Let us take a closer look at what happens in the initialization of this GridFunction. Denote the global basis functions of the space by \(\Psi_j\), \(j=1,\dots,N\). The computation of the grid function consists of two steps.

  1. Compute the projection coefficients \(p_j = \int_{\Gamma}\overline{\Psi_j}(\xi)f(\xi)d\xi\), where \(f\) is the analytic function to be converted into a grid function and \(\Gamma\) is the surface defined by the grid.
  2. Compute the basis coefficients \(c_j\) from \(Mc=p\), where \(M\) is the mass matrix defined by \(M_{ij} = \int_{\Gamma}\overline{\Psi_i}(\xi)\Psi_j(\xi)d\xi\).

This is an orthogonal \(L^2(\Gamma)\)-projection onto the basis given by the \(\Psi_j\).

Initializing a grid function from coefficients or projections

Instead of an analytic expression we can initialize a GridFunction object also from a vector c of coefficients or a vector p of projections. This can be done as follows.

grid_fun = GridFunction(space, coefficients=c)
grid_fun = GridFunction(space, projections=p, dual_space=dual)

The argument dual_space gives the space with which the projection coefficients were computed. The parameter is optional and if it is not given then space == dual_space is assumed (i.e. \(L^2(\Gamma)\)-projection).

Function and class reference

class bempp.api.GridFunction(space, dual_space=None, fun=None, coefficients=None, projections=None, parameters=None)

Representation of functions on a grid.

coefficients

np.ndarray – Return or set the vector of coefficients.

component_count

int – Return the number of components of the grid function values.

space

bemp.api.space.Space – Return the space over which the GridFunction is defined.

grid

bempp.api.grid.Grid – Return the underlying grid.

parameters

bempp.api.ParameterList – Return the set of parameters.

representation

string – Return ‘primal’ if the coefficients of the Gridfunction are known. Return ‘dual’ if only the coefficients in the dual space are known.

coefficients

Return the function coefficients.

component_count

Return the number of components of the grid function values.

dtype

Return the dtype.

dual_space

Return the dual space.

evaluate(element, local_coordinates)

Evaluate grid function on a single element.

evaluate_surface_gradient(element, local_coordinates)
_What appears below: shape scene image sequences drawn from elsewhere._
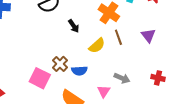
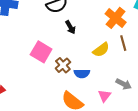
black arrow: (74, 26) -> (70, 27), moved
pink square: (40, 78) -> (41, 52), moved

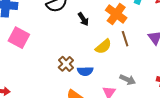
black arrow: (70, 27) -> (83, 19), moved
pink square: (41, 52) -> (19, 38), moved

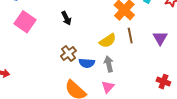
black arrow: (83, 19) -> (66, 18), moved
gray arrow: (128, 80) -> (109, 64), moved, turned -133

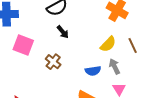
brown line: (130, 36) -> (133, 45), moved
brown cross: (68, 53) -> (53, 62), moved

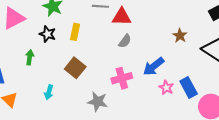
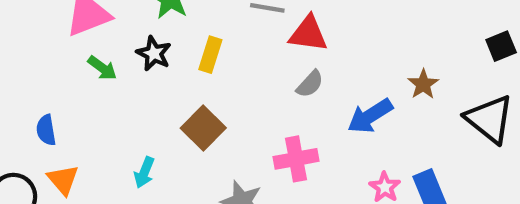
green arrow: (30, 57) -> (102, 68), moved, turned 112
blue arrow: (154, 66) -> (370, 116), moved

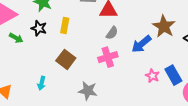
brown star: (423, 84) -> (164, 26), size x1.6
pink cross: (296, 159) -> (108, 57), moved

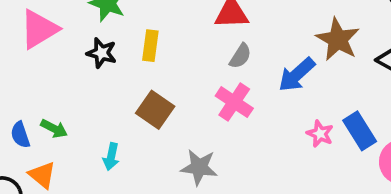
green arrow: (16, 38) -> (54, 129), moved
pink cross: (108, 57) -> (234, 102), turned -36

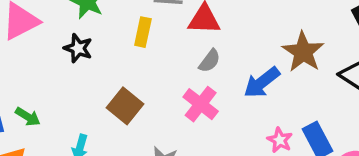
yellow rectangle: (150, 46) -> (143, 32), moved

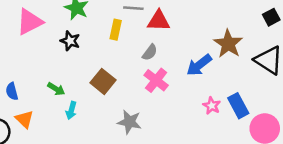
gray semicircle: (210, 61) -> (150, 52), moved
green arrow: (28, 117) -> (56, 89), moved

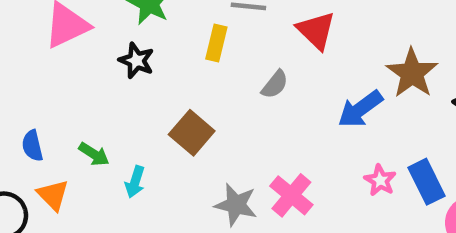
red triangle: (159, 21) -> (316, 30), moved, turned 40
pink cross: (156, 80) -> (291, 195), moved
green arrow: (56, 89) -> (94, 154), moved

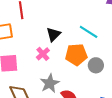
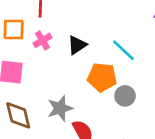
pink cross: (43, 54) -> (42, 40), moved

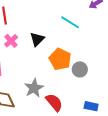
cyan line: (124, 50) -> (70, 22), moved
orange pentagon: (102, 77) -> (60, 59), turned 30

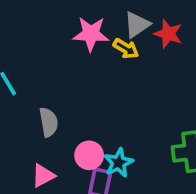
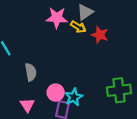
red star: (168, 34) -> (100, 35), moved
pink triangle: (43, 176) -> (27, 105), turned -35

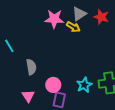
red star: (100, 35) -> (101, 17), moved
cyan star: (74, 97) -> (84, 85), moved

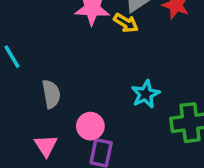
cyan star: (84, 85) -> (146, 94), moved

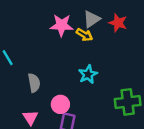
cyan star: (146, 94) -> (88, 74), moved

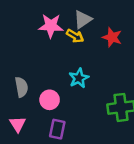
red star: (118, 23) -> (112, 37), moved
pink circle: (60, 104) -> (50, 100), moved

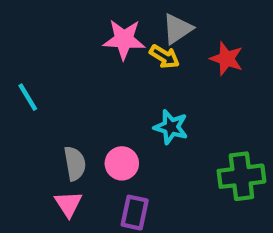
cyan star: (79, 78) -> (171, 127), turned -30
gray semicircle: (21, 87) -> (75, 163), moved

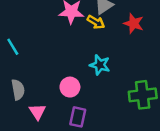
gray semicircle: (75, 163) -> (18, 90), moved

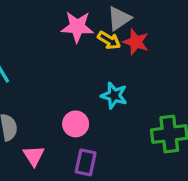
red star: (134, 23) -> (136, 42), moved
Evaluate surface gradient of grid function for scalar spaces.

classmethod from_ones(space)

Create a grid function with all coefficients set to one.

classmethod from_random(space)

Create a random grid function normalized to unit norm.

classmethod from_zeros(space)

Create a grid function with all coefficients set to one.

grid

Return the underlying grid.

integrate(element=None)

Integrate the function over the grid or a single element.

l2_norm(element=None)

L^2 norm of the function on a single element or on the mesh.

parameters

Return the parameters.

plot()

Plot the grid function.

projections(dual_space=None)

Compute the vector of projections onto the given dual space.

Parameters:dual_space (bempp.api.space.Space) – A representation of the dual space. If not specified then fun.dual_space is used.
Returns:out – A vector of projections onto the dual space.
Return type:np.ndarray
relative_error(fun, element=None)

Relative L^2 error compared to a given analytic function.

Parameters:
  • fun (callable) – A python callable of the form f(p), where p is a point with the three space components x, y, z at which to evaluate the function.
  • element (bempp.api.grid.entity.Entity) – An entity of codimension 0.
representation

Return ‘dual’ or ‘primal’.

space

Return the Space object.

surface_grad_norm(element=None)

Norm of the surface gradient on a single element or on the mesh.